Like all of our research, quantitative analysis must adapt to the investment cycle.
Quantitative research involves screening the available universe of collective investment schemes to short list funds that may be of interest. In addition, quantitative research helps to identify underperforming assets.
The screens used will change throughout the investment cycle. During periods of momentum, short term analysis can be more relevant than longer term performance. However, during periods of inflexion it may be more important to look at historic periods of change to understand how the manager’s style performed or how it changed.
Our analysts will not be content with peer group performance alone. We wish to understand the drivers of performance.
Analysts will seek to ascertain whether asset or sector allocations have driven performance or if stock picking appears to have been the driving force.
We wish to understand how consistent performance has been and whether conviction decisions led to periods of brilliance or if the manager has consistently added value through more numerous but lower conviction decisions.
To truly understand a collective investment scheme analysts must be prepared to explore much more than performance.

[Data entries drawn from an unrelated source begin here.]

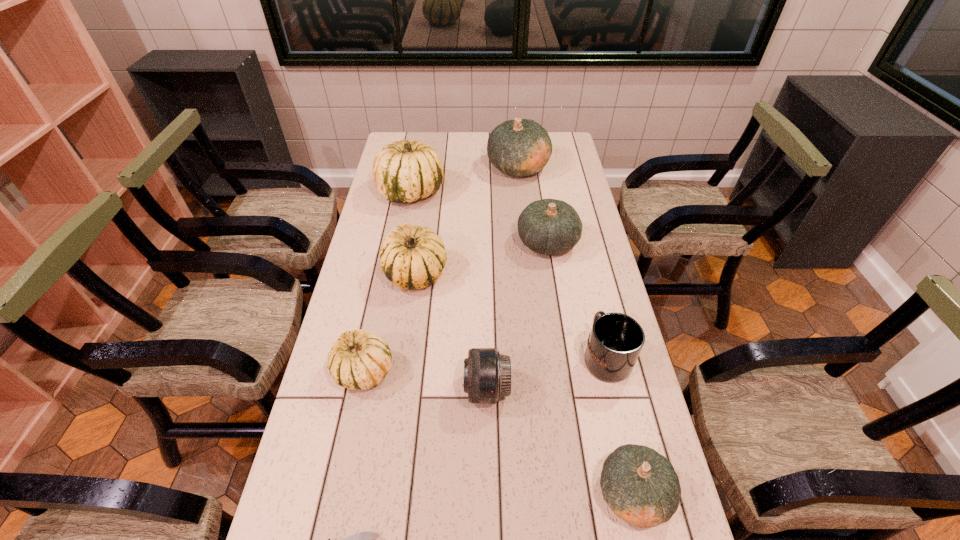 At what (x,y) coordinates should I click in order to perform the action: click on free space located on the back of the nearest gourd. Please return your answer as a coordinate pair (x, y). This screenshot has width=960, height=540. Looking at the image, I should click on (606, 369).

You are a GUI agent. You are given a task and a screenshot of the screen. Output one action in this format:
    pyautogui.click(x=<x>, y=<y>)
    Task: Click on the vacant space located on the front of the fifth farthest gourd
    Image resolution: width=960 pixels, height=540 pixels.
    Given the screenshot: What is the action you would take?
    pyautogui.click(x=349, y=441)

I want to click on object at the far edge, so click(521, 147).

Locate an element on the screen. This screenshot has height=540, width=960. mug located at the right edge is located at coordinates (615, 341).

Where is `object that is at the far right corner`? Image resolution: width=960 pixels, height=540 pixels. object that is at the far right corner is located at coordinates (521, 147).

Identify the location of free space at the far edge. (464, 144).

Locate an element on the screen. The height and width of the screenshot is (540, 960). vacant area at the left edge is located at coordinates (315, 411).

The image size is (960, 540). Identify the location of free location at the right edge of the desktop. (568, 340).

In the image, there is a desktop. Where is `vacant space at the far left corner`? vacant space at the far left corner is located at coordinates (414, 132).

What are the coordinates of `free spot between the black mug and the nearest orange gourd` in the screenshot? It's located at (619, 425). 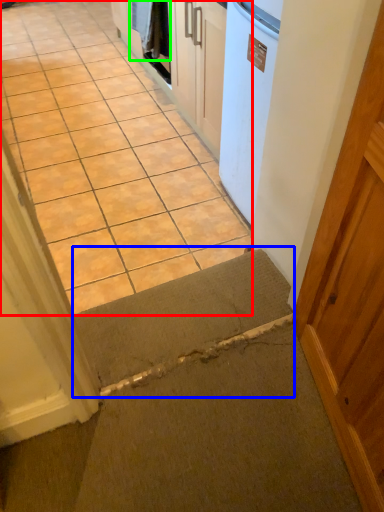 Question: Considering the real-world distances, which object is closest to concrete (highlighted by a red box)? doormat (highlighted by a blue box) or laundry (highlighted by a green box).

Choices:
 (A) doormat
 (B) laundry

Answer: (B) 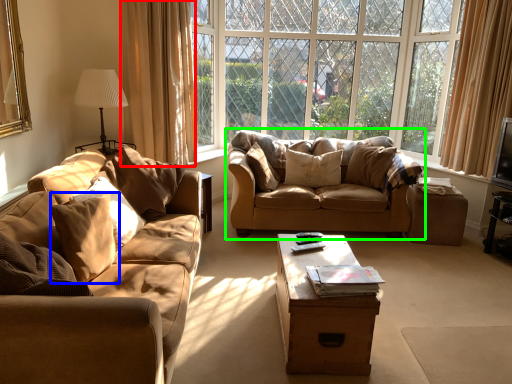 Question: Based on their relative distances, which object is nearer to curtain (highlighted by a red box)? Choose from pillow (highlighted by a blue box) and studio couch (highlighted by a green box).

Choices:
 (A) pillow
 (B) studio couch

Answer: (B) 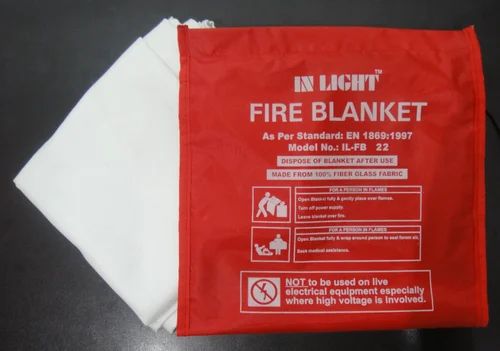 At what (x,y) coordinates should I click in order to perform the action: click on white fire blanket. Please return your answer as a coordinate pair (x, y). The height and width of the screenshot is (351, 500). Looking at the image, I should click on (155, 146). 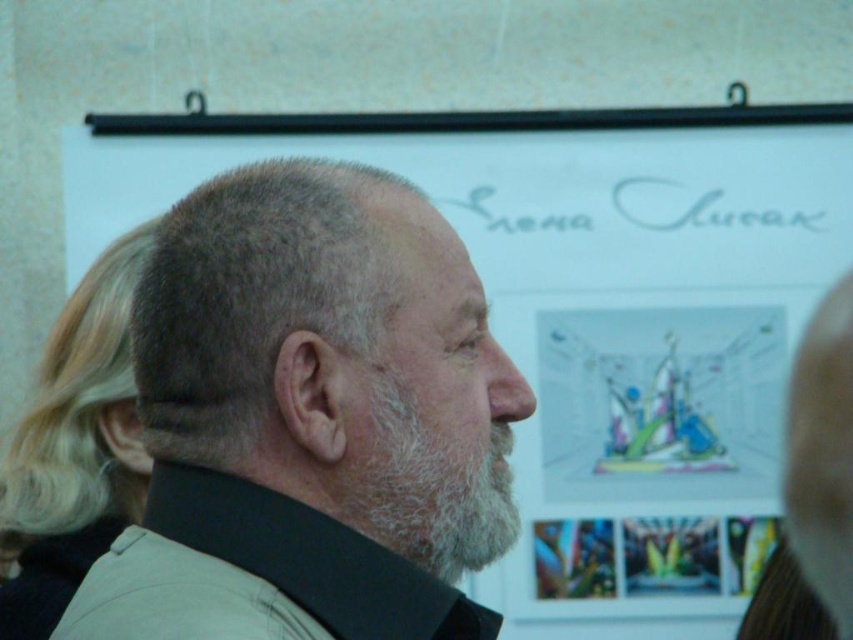 Question: Which point appears closest to the camera in this image?

Choices:
 (A) (444, 500)
 (B) (113, 308)
 (C) (350, 326)
 (D) (463, 500)

Answer: (C)

Question: Which object is the closest to the blonde hair at left?

Choices:
 (A) gray hair at center
 (B) gray matte hair at center

Answer: (B)

Question: Considering the real-world distances, which object is closest to the blonde hair at left?

Choices:
 (A) gray matte hair at center
 (B) white fuzzy beard at center

Answer: (A)

Question: Is gray hair at center further to camera compared to blonde hair at left?

Choices:
 (A) yes
 (B) no

Answer: (B)

Question: Can you confirm if gray hair at center is bigger than gray matte hair at center?

Choices:
 (A) yes
 (B) no

Answer: (A)

Question: Can you confirm if gray matte hair at center is smaller than white fuzzy beard at center?

Choices:
 (A) yes
 (B) no

Answer: (B) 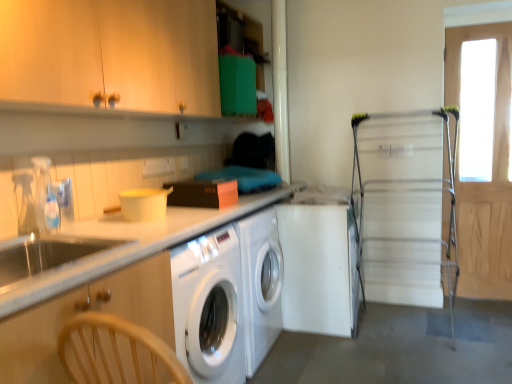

Qualitative research is aimed at understanding the structure and processes employed by a manager.
Analysts seek to understand how the structure and processes lead to performance and where the style is more likely to add value.
In addition, qualitative research focuses on potential risks. We want to ensure that robust procedures are in place to minimise the risks posed to investors.
This process starts with a request for information which will provide the analyst with an overview of basic information including manager experience, processes and controls.